Outside the sirens rise up
and home in. Now I’m upstairs
asleep, lost to this din,
but downstairs the Usuals
stake out a square
of linoleum, sit down and
Like the jailed I bet
they get the same damn thing.
They sip the rim. I bet
at this hour the donuts
lie face up, half
human. The walls are glass
there, so those guys can see
the fix they’re in: a block
of illegally parked cars,
laundries, liquor stores with
something for everyone who still
At a time like this who
drinks caffeine with cream
or black? They must have given
up. They must know
they won’t sleep again. I bet
when Macbeth set out
to kill it he thought, well,
here’s someplace to begin.
I may be asleep, but my insomniac
heart rides out to join up
with them, those late,
late bloomers at
The Donut Inn.
Source: In Danger (1999), published by The Roundhouse Press.

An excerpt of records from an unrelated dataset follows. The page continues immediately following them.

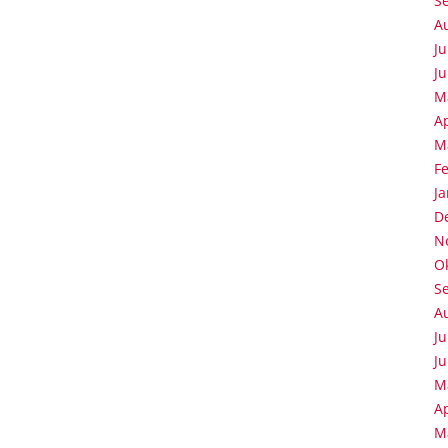
S
A
Ju
Ju
M
Ap
M
F
J
D
N
O
S
A
Ju
Ju
M
Ap
M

Suzanne Lummis is an executive board member of Beyond Baroque Literary Arts Center, the California correspondent for New Mexico’s Malpais Review, and a longtime award-winning teacher for the UCLA Extension Writers’ Program. Recent poems have appeared in The Rattling Wall, Hotel Amerika, and are forthcoming in Solo Novo and an important new literary magazine which will debut this fall, Miramar.
by Wanda Coleman
after the long day’s hustle, Papa returned
home waving fistfuls of Tootsie Rolls, wolfed down
his supper, changed from his suit into his long-sleeved
gray coveralls or blue cotton smock and slid out of
silky stockings and Italian leather loafers into white
cotton socks and well-scuffed All-American work shoes
for his night shift scrubbing and waxing corporation floors
we missed his loud full laughter
around the television and what company we had
wasn’t as interesting as the visitors
who came through when he hung around home
but we trusted Papa was doing his best
to become “healthy, wealthy and wise”
without shame over shameful wages—enough
indian head nickels to finance a scheme
(the men he worked graveyard with
always became buddies
and no matter whose car broke down,
there was always a ride to or from home
or a spot until pay day)
one night Mama had an emergency. she
bundled us into a cab and took us down to
the building and knocked on the glass until
Papa opened the door. he carried us inside where,
in jammies, robes, and slippers, we
curled up in blankets on a mahogany desk
in that giant office. then we watched Papa run
the long dustbroom across the black-and-white
squares of linoleum, our lids drooping to
a close as he rolled in a giant pail of
hot sudsy water and began to sling the
industrial mop, singing low Old Man River
at sunrise, we woke as he deposited us, one
child to a shoulder, onto the back seat
of the Pontiac for our dreamlike journey home
but first stop—sinkers, hot chocolate and smiles
Source: Bathwater Wine, published by Black Sparrow Books (1998)
Award-winning poet, essayist and fiction writer Wanda Coleman was born and raised in Watts. She’s written 15 books of poetry and fiction.